SOURCE MATERIAL:
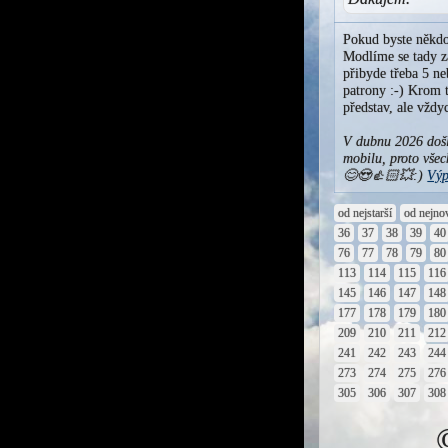
Pokud byste někdo
Modlíme se tady za
přibyde třeba 5 ne
patrony :-) Krom t
představ, ale vžd
V dubnu 2026 došl
mobilu, proto všec
😊😍👍🏻💥:)
Výp
od nejstarší
od nejno
36
37
38
39
40
76
77
78
79
80
113
114
115
116
145
146
147
148
177
178
179
180
209
210
211
212
241
242
243
244
273
274
275
276
305
306
307
308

EXERCISE REQUIREMENTS: Everything in the data above should be set down again exactly, except the pictures.

RESULT:
Pokud byste někdo
Modlíme se tady za
přibyde třeba 5 ne
patrony :-) Krom t
představ, ale vžd
V dubnu 2026 došl
mobilu, proto všec
😊😍👍🏻💥:)
Výp
od nejstarší
od nejno
36
37
38
39
40
76
77
78
79
80
113
114
115
116
145
146
147
148
177
178
179
180
209
210
211
212
241
242
243
244
273
274
275
276
305
306
307
308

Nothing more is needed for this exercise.